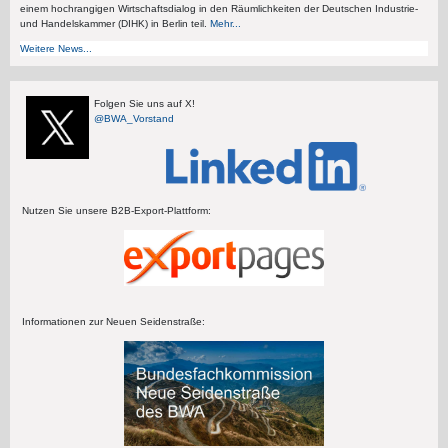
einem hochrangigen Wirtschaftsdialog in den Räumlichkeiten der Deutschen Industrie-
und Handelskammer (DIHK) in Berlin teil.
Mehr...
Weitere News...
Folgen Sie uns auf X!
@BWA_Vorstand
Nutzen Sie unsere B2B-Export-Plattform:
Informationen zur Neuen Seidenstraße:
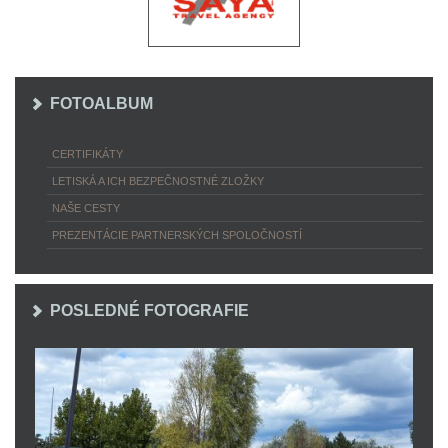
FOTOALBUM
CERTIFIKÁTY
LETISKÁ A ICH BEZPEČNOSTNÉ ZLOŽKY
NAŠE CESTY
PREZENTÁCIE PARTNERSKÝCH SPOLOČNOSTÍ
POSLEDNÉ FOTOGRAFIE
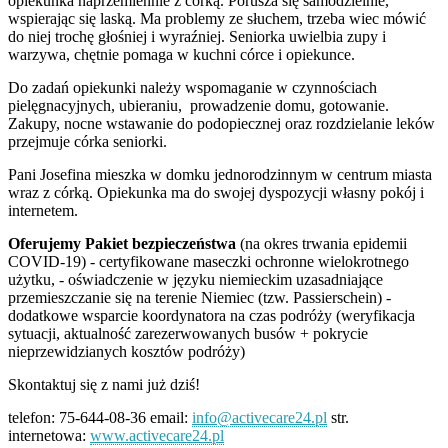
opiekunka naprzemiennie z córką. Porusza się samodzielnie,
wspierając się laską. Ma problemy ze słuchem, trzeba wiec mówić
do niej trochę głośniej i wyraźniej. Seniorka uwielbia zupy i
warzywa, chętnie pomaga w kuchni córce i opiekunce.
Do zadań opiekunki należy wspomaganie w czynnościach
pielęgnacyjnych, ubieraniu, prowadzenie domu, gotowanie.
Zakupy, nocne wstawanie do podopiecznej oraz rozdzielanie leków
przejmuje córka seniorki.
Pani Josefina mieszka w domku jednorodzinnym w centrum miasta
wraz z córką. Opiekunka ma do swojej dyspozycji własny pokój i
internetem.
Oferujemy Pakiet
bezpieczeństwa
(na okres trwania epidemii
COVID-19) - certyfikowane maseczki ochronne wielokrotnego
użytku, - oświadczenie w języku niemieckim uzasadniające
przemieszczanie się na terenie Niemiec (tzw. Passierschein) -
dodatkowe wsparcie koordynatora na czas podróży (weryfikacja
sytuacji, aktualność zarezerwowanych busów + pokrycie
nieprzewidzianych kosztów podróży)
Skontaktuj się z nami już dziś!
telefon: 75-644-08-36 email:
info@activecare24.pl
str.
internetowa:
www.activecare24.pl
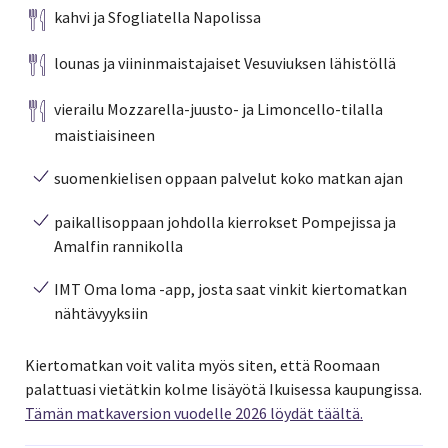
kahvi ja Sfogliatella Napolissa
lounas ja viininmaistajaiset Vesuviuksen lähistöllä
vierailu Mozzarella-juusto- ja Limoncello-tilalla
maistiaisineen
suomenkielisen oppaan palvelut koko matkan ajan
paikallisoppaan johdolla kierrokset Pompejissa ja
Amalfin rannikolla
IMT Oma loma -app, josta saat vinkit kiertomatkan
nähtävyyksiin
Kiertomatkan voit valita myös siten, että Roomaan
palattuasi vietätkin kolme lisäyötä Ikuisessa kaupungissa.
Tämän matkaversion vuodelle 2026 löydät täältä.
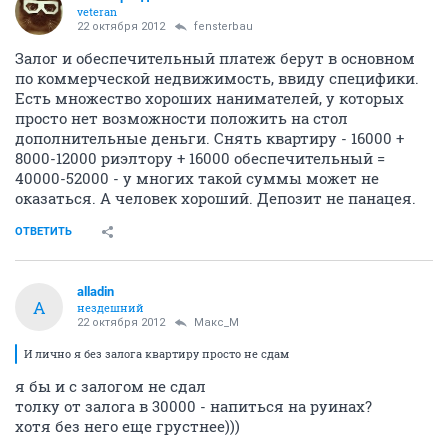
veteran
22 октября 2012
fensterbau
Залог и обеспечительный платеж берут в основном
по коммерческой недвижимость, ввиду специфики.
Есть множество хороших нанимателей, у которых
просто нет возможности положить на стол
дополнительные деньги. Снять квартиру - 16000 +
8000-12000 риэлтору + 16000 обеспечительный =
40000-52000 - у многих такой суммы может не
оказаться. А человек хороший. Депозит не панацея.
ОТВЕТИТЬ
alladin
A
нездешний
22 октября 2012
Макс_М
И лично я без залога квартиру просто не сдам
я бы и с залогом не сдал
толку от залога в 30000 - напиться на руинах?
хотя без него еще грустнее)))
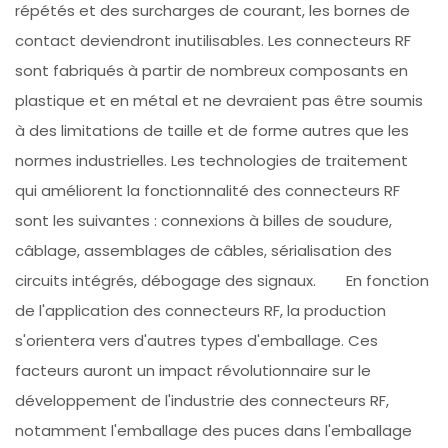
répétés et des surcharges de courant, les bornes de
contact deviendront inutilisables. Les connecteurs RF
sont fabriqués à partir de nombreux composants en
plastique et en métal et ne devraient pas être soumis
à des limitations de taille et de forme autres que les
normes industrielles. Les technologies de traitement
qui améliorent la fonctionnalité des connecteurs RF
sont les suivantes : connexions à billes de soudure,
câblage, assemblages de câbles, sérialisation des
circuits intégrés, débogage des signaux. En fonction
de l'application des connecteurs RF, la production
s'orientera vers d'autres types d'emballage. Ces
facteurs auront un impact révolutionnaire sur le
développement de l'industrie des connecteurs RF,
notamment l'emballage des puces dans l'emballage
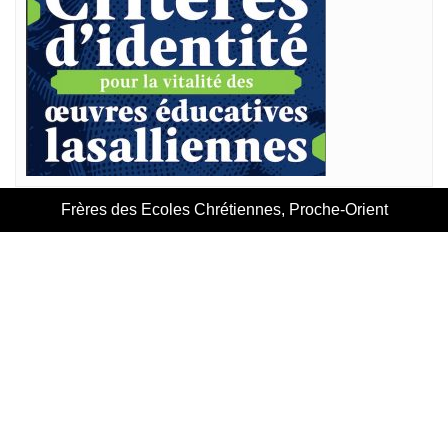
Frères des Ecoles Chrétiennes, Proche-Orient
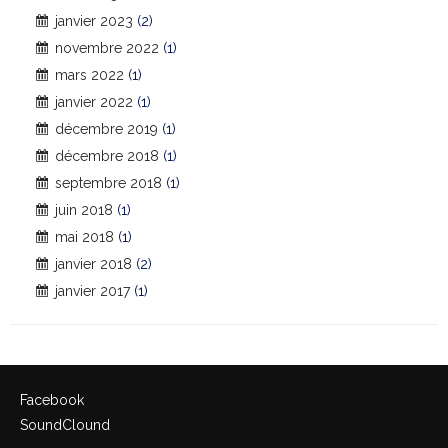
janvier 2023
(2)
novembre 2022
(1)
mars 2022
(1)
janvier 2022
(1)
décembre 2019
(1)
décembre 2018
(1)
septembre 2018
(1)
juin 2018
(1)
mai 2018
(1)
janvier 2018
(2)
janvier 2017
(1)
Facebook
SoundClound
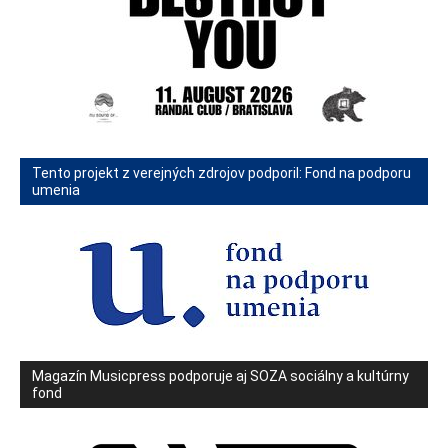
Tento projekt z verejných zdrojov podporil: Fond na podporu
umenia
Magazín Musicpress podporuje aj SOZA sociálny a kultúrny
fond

○ ○ ○ ○

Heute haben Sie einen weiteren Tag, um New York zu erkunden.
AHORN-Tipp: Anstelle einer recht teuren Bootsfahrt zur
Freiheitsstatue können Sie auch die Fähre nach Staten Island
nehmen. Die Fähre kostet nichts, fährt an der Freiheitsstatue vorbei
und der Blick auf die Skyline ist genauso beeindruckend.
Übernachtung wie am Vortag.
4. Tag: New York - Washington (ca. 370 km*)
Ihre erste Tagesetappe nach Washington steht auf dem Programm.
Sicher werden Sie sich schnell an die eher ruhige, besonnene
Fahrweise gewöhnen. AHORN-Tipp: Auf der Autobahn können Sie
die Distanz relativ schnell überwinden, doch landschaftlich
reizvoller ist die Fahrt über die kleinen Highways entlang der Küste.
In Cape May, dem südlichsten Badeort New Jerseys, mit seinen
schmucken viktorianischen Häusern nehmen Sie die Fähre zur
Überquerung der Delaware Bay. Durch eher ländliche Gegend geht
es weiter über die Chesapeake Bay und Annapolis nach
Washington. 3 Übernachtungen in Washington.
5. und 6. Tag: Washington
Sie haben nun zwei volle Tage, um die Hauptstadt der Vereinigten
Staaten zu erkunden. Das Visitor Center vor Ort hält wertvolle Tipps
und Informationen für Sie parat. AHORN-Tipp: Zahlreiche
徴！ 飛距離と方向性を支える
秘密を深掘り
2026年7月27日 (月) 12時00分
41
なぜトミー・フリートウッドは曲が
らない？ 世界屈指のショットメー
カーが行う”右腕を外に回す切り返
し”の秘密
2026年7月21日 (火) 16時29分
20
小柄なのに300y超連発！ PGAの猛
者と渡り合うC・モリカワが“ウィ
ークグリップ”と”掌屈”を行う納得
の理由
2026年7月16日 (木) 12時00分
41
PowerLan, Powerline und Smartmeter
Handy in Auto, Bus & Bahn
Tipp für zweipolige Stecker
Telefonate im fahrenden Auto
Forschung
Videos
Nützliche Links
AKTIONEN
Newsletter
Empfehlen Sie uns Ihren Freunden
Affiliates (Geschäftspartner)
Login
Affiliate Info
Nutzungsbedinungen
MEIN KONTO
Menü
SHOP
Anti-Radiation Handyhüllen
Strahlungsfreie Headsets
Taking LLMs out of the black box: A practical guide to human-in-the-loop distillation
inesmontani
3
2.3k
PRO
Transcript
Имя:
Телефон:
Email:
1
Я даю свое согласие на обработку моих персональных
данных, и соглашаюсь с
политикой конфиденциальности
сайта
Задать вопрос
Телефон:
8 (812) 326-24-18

○ ○ ○ ○

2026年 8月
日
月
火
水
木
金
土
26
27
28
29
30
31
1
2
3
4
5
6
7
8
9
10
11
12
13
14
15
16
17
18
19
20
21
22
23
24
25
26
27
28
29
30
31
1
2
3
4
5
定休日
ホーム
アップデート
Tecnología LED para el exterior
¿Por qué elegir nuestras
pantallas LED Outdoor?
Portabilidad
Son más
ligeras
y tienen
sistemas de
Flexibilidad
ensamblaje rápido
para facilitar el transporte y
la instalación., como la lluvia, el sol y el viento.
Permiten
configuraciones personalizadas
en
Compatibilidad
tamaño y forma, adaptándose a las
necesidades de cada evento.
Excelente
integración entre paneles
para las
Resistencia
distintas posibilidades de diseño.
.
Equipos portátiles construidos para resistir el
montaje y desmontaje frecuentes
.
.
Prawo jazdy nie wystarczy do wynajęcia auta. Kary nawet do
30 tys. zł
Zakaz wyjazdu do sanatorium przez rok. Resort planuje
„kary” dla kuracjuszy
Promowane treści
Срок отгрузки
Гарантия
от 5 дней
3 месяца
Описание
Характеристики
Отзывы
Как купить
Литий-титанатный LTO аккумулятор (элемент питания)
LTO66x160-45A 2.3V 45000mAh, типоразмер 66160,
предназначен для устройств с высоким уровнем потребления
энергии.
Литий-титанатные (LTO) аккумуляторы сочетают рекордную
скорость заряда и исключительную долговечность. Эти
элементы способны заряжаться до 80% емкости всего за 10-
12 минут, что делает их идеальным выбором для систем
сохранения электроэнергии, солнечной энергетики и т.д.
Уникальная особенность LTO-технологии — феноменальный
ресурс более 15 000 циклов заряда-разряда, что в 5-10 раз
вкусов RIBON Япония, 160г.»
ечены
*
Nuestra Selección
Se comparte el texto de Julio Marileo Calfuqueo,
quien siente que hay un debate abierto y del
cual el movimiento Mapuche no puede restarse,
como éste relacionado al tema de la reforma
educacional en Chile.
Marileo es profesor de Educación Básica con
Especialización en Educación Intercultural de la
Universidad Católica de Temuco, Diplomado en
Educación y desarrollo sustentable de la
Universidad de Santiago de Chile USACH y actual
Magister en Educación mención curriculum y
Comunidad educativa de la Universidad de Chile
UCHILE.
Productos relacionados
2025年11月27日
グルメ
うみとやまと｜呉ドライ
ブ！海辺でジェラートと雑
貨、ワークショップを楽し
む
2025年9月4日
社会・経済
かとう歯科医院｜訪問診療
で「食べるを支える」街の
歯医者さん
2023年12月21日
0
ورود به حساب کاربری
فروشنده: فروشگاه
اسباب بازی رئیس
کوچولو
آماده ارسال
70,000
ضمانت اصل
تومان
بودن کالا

○ ○ ○ ○

Directions:
Please copy out from the data above, without any picture, exactly the lines running from the one that holds "einem hochrangigen Wirtschaftsdialog" through the one that holds "suomenkielisen oppaan palvelut", and nothing beyond them.

Solution for this exercise:
einem hochrangigen Wirtschaftsdialog in den Räumlichkeiten der Deutschen Industrie-
und Handelskammer (DIHK) in Berlin teil.
Mehr...
Weitere News...
Folgen Sie uns auf X!
@BWA_Vorstand
Nutzen Sie unsere B2B-Export-Plattform:
Informationen zur Neuen Seidenstraße:
FOTOALBUM
CERTIFIKÁTY
LETISKÁ A ICH BEZPEČNOSTNÉ ZLOŽKY
NAŠE CESTY
PREZENTÁCIE PARTNERSKÝCH SPOLOČNOSTÍ
POSLEDNÉ FOTOGRAFIE
opiekunka naprzemiennie z córką. Porusza się samodzielnie,
wspierając się laską. Ma problemy ze słuchem, trzeba wiec mówić
do niej trochę głośniej i wyraźniej. Seniorka uwielbia zupy i
warzywa, chętnie pomaga w kuchni córce i opiekunce.
Do zadań opiekunki należy wspomaganie w czynnościach
pielęgnacyjnych, ubieraniu, prowadzenie domu, gotowanie.
Zakupy, nocne wstawanie do podopiecznej oraz rozdzielanie leków
przejmuje córka seniorki.
Pani Josefina mieszka w domku jednorodzinnym w centrum miasta
wraz z córką. Opiekunka ma do swojej dyspozycji własny pokój i
internetem.
Oferujemy Pakiet
bezpieczeństwa
(na okres trwania epidemii
COVID-19) - certyfikowane maseczki ochronne wielokrotnego
użytku, - oświadczenie w języku niemieckim uzasadniające
przemieszczanie się na terenie Niemiec (tzw. Passierschein) -
dodatkowe wsparcie koordynatora na czas podróży (weryfikacja
sytuacji, aktualność zarezerwowanych busów + pokrycie
nieprzewidzianych kosztów podróży)
Skontaktuj się z nami już dziś!
telefon: 75-644-08-36 email:
info@activecare24.pl
str.
internetowa:
www.activecare24.pl
kahvi ja Sfogliatella Napolissa
lounas ja viininmaistajaiset Vesuviuksen lähistöllä
vierailu Mozzarella-juusto- ja Limoncello-tilalla
maistiaisineen
suomenkielisen oppaan palvelut koko matkan ajan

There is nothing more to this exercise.